Dataset extract below:
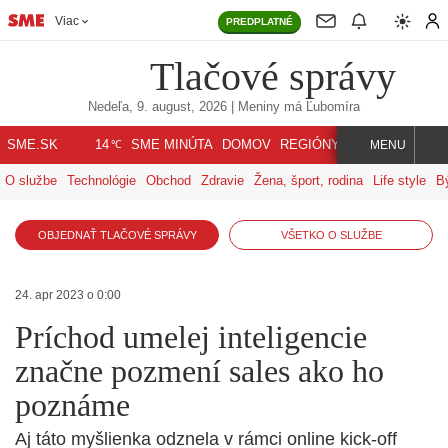
Viac
PREDPLATNÉ
Tlačové správy
Nedeľa, 9. august, 2026
| Meniny má
Ľubomíra
℃
SME.SK
SME MINÚTA
DOMOV
REGIÓNY
INDEX
SVET
14
MENU
O službe
Technológie
Obchod
Zdravie
Žena, šport, rodina
Life style
B
OBJEDNAŤ TLAČOVÉ SPRÁVY
VŠETKO O SLUŽBE
24. apr 2023 o 0:00
Príchod umelej inteligencie
značne pozmení sales ako ho
poznáme
Aj táto myšlienka odznela v rámci online kick-off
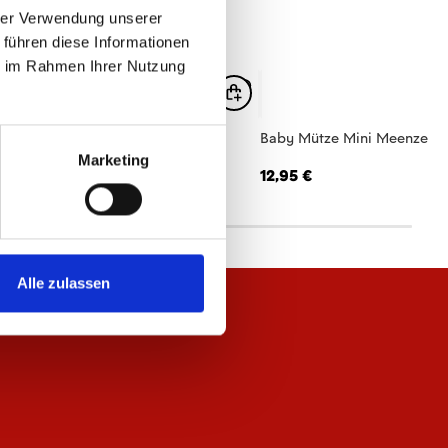
hrer Verwendung unserer
 führen diese Informationen
ie im Rahmen Ihrer Nutzung
ppe Meenzer Mädche
Baby Mütze Mini Meenzer
Marketing
,95 €
12,95 €
Alle zulassen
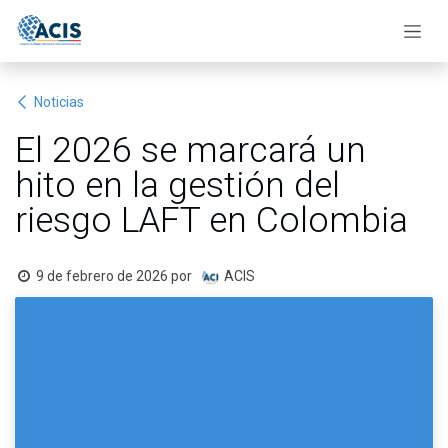
Ir al contenido
Noticias
El 2026 se marcará un
hito en la gestión del
riesgo LAFT en Colombia
9 de febrero de 2026
por
ACIS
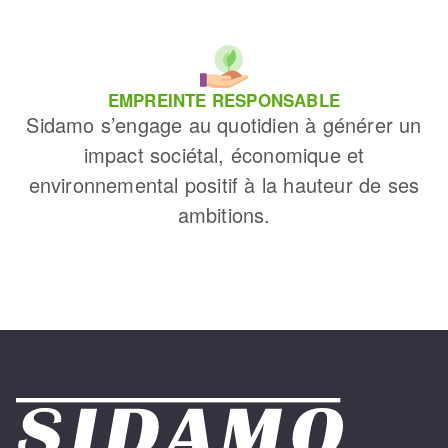
EMPREINTE RESPONSABLE
Sidamo s’engage au quotidien à générer un
impact sociétal, économique et
environnemental positif à la hauteur de ses
ambitions.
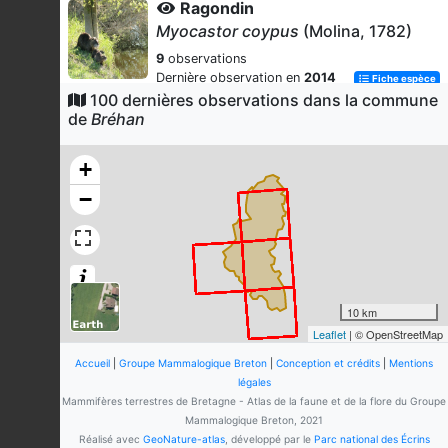
Ragondin
Myocastor coypus
(Molina, 1782)
9
observations
Dernière observation en
2014
Fiche espèce
100 dernières observations dans la commune
Rat musqué
de
Bréhan
Ondatra zibethicus
(Linnaeus, 1766)
6
observations
+
Dernière observation en
2014
Fiche espèce
−
Barbastelle d'Europe
Barbastella barbastellus
(Schreber, 1774)
3
observations
Dernière observation en
2024
Fiche espèce
10 km
Leaflet
| © OpenStreetMap
-
Pipistrellus
Kaup, 1829
Accueil
|
Groupe Mammalogique Breton
|
Conception et crédits
|
Mentions
légales
3
observations
Mammifères terrestres de Bretagne - Atlas de la faune et de la flore du Groupe
Dernière observation en
2013
Fiche espèce
Mammalogique Breton, 2021
Réalisé avec
GeoNature-atlas
, développé par le
Parc national des Écrins
Hérisson d'Europe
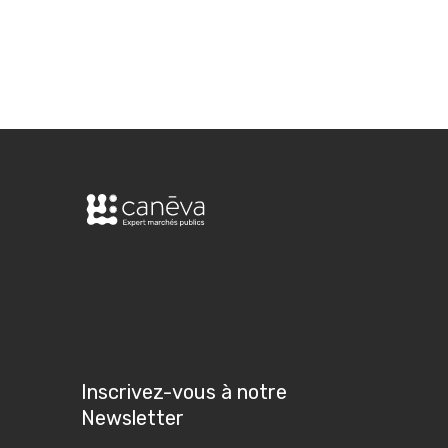
Inscrivez-vous à notre
Newsletter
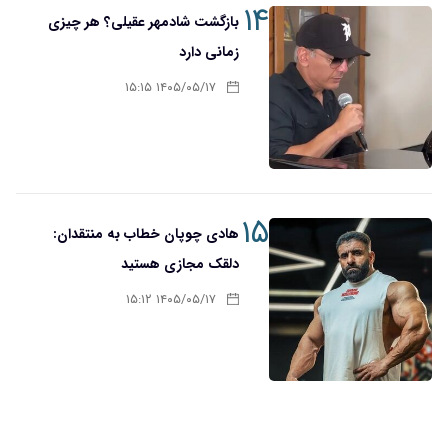
۱۴
بازگشت شادمهر عقیلی؟ هر چیزی
زمانی دارد
۱۴۰۵/۰۵/۱۷ ۱۵:۱۵
۱۵
هادی چوپان خطاب به منتقدان:
دلقک مجازی هستید
۱۴۰۵/۰۵/۱۷ ۱۵:۱۲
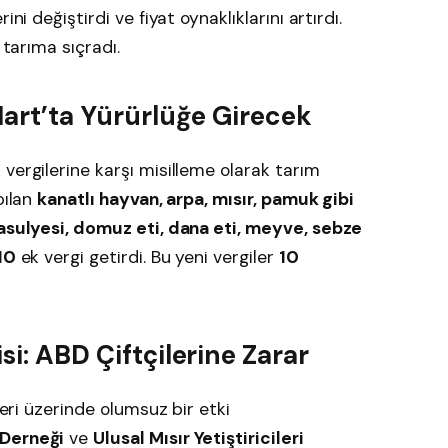
ni değiştirdi ve fiyat oynaklıklarını artırdı.
 tarıma sıçradı.
 Mart’ta Yürürlüğe Girecek
vergilerine karşı misilleme olarak tarım
pılan
kanatlı hayvan, arpa, mısır, pamuk gibi
fasulyesi, domuz eti, dana eti, meyve, sebze
10
ek vergi getirdi. Bu yeni vergiler
10
si: ABD Çiftçilerine Zarar
leri üzerinde olumsuz bir etki
 Derneği
ve
Ulusal Mısır Yetiştiricileri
End of Dataset extract.
**Work order**:
Report each line of the material in which the string "Breton" occurs.

**Answer space**:
Groupe Mammalogique Breton
Mammalogique Breton, 2021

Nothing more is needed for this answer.